§ **What the task requires**
You are asked to filter the data below and copy every line holding "ZENRIN".
Records to process START
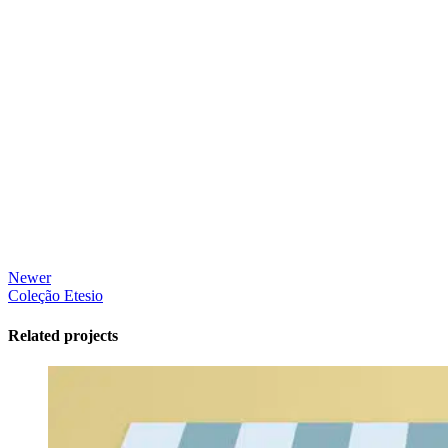
Newer
Coleção Etesio
Related projects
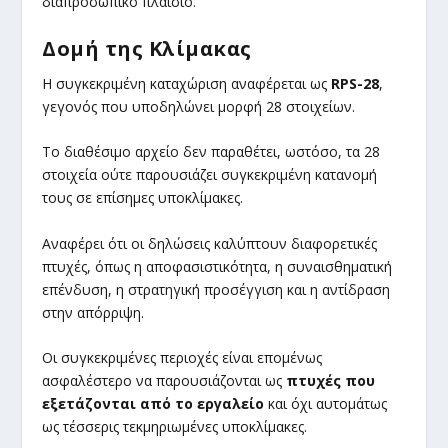
διαπροσωπικό πλαίσιο.
Δομή της Κλίμακας
Η συγκεκριμένη καταχώριση αναφέρεται ως
RPS-28
,
γεγονός που υποδηλώνει μορφή 28 στοιχείων.
Το διαθέσιμο αρχείο δεν παραθέτει, ωστόσο, τα 28
στοιχεία ούτε παρουσιάζει συγκεκριμένη κατανομή
τους σε επίσημες υποκλίμακες.
Αναφέρει ότι οι δηλώσεις καλύπτουν διαφορετικές
πτυχές, όπως η αποφασιστικότητα, η συναισθηματική
επένδυση, η στρατηγική προσέγγιση και η αντίδραση
στην απόρριψη.
Οι συγκεκριμένες περιοχές είναι επομένως
ασφαλέστερο να παρουσιάζονται ως
πτυχές που
εξετάζονται από το εργαλείο
και όχι αυτομάτως
ως τέσσερις τεκμηριωμένες υποκλίμακες.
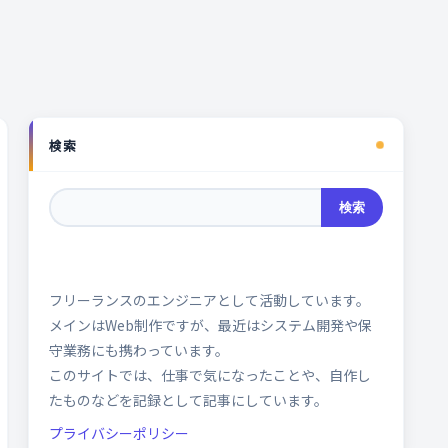
検索
検索
フリーランスのエンジニアとして活動しています。
メインはWeb制作ですが、最近はシステム開発や保
守業務にも携わっています。
このサイトでは、仕事で気になったことや、自作し
たものなどを記録として記事にしています。
プライバシーポリシー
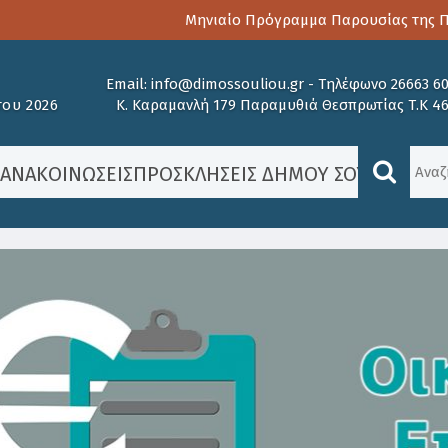
Μηνιαίο Πρόγραμμα Παρουσίας της Παι
Email:
info@dimossouliou.gr
-
Τηλέφωνο 26663 6
ου 2026
Κ. Καραμανλή 179 Παραμυθιά Θεσπρωτίας Τ.Κ 4
/
ΑΝΑΚΟΙΝΏΣΕΙΣ
ΠΡΟΣΚΛΉΣΕΙΣ ΔΉΜΟΥ ΣΟΥΛΊΟΥ
/
ΑΝ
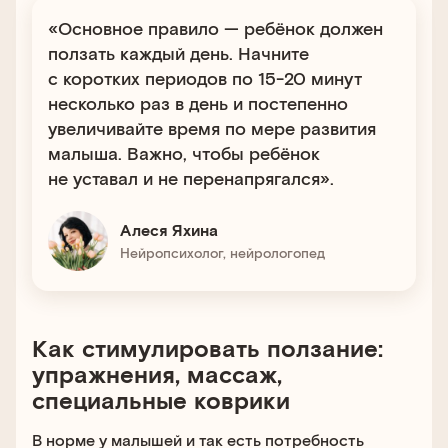
«Основное правило — ребёнок должен
ползать каждый день. Начните
с коротких периодов по 15-20 минут
несколько раз в день и постепенно
увеличивайте время по мере развития
малыша. Важно, чтобы ребёнок
не уставал и не перенапрягался».
Алеся Яхина
Нейропсихолог, нейрологопед
Как стимулировать ползание:
упражнения, массаж,
специальные коврики
В норме у малышей и так есть потребность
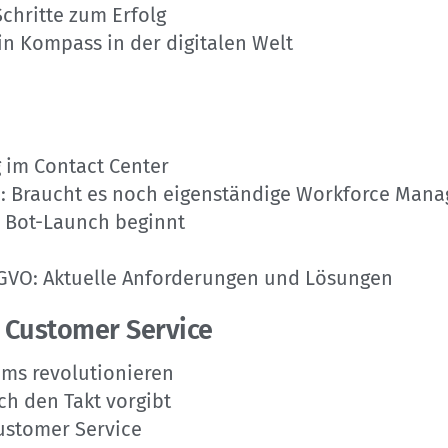
chritte zum Erfolg
in Kompass in der digitalen Welt
 im Contact Center
 Braucht es noch eigenständige Workforce Mana
m Bot-Launch beginnt
GVO: Aktuelle Anforderungen und Lösungen
 Customer Service
ams revolutionieren
h den Takt vorgibt
ustomer Service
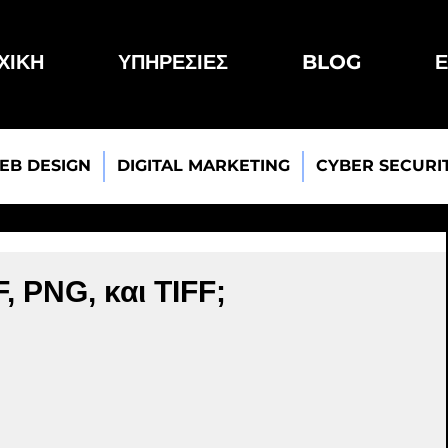
ΧΙΚΗ
ΥΠΗΡΕΣΙΕΣ
BLOG
Ε
EB DESIGN
DIGITAL MARKETING
CYBER SECURI
F, PNG, και TIFF;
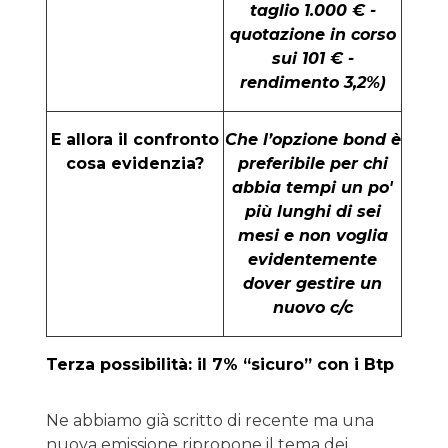
taglio 1.000 € -
quotazione in corso
sui 101 € -
rendimento 3,2%)
E allora il confronto
Che l’opzione bond è
cosa evidenzia?
preferibile per chi
abbia tempi un po'
più lunghi di sei
mesi e non voglia
evidentemente
dover gestire un
nuovo c/c
Terza possibilità: il 7% “sicuro” con i Btp
Ne abbiamo già scritto di recente ma una
nuova emissione ripropone il tema dei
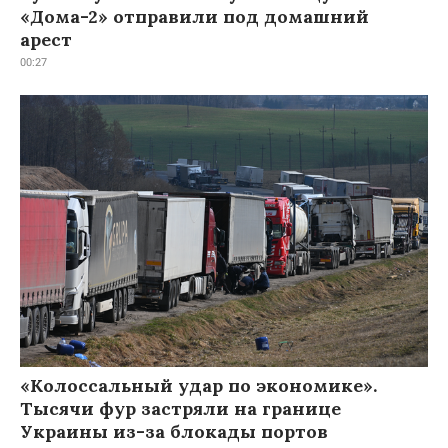
«Дома-2» отправили под домашний
арест
00:27
«Колоссальный удар по экономике».
Тысячи фур застряли на границе
Украины из-за блокады портов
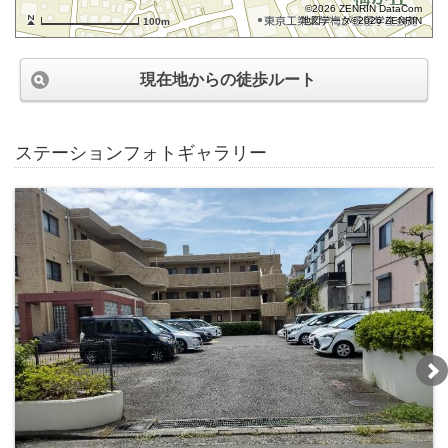
©2026 ZENRIN DataCom
地図データ©2026 ZENRIN
100m
現在地からの徒歩ルート
ステーションフォトギャラリー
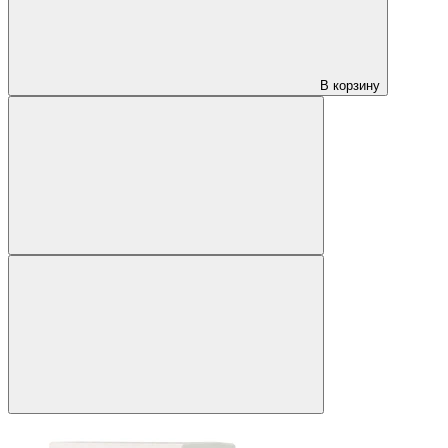
В корзину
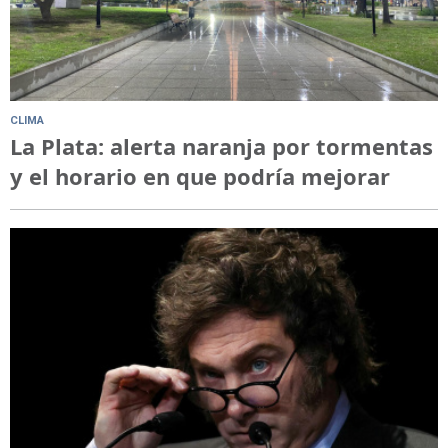
CLIMA
La Plata: alerta naranja por tormentas
y el horario en que podría mejorar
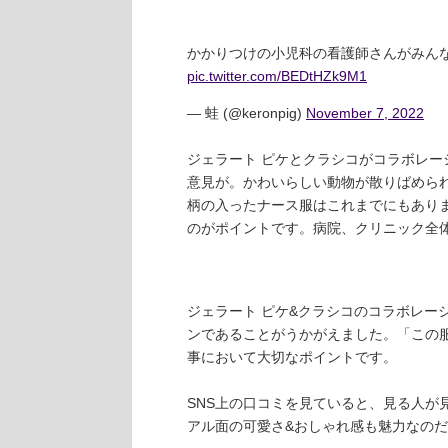
かかりつけの小児科の看護師さんがみん
pic.twitter.com/BEDtHZk9M1
— 蛙 (@keronpig)
November 7, 2022
ジェラート ピケとクラシコがコラボレ
意見が。かわいらしい動物が散りばめら
柄の入ったナース服はこれまでにもあり
のがポイントです。病院、クリニック全
ジェラート ピケ&クラシコのコラボレー
ンであることがうかがえました。「この
事において大切なポイントです。
SNS上の口コミを見ていると、見る人が
アル面の可愛さ&おしゃれ感も魅力なの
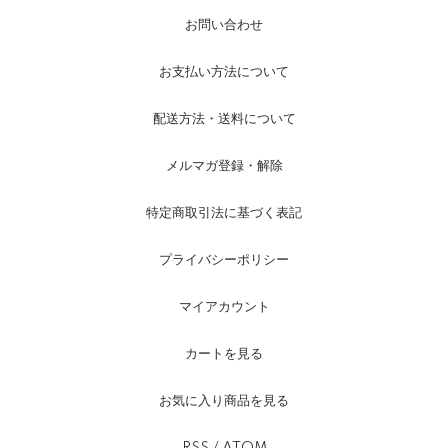
お問い合わせ
お支払い方法について
配送方法・送料について
メルマガ登録・解除
特定商取引法に基づく表記
プライバシーポリシー
マイアカウント
カートを見る
お気に入り商品を見る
Records to process END
§ **Solution to the problem**
©2026 ZENRIN DataCom
地図データ©2026 ZENRIN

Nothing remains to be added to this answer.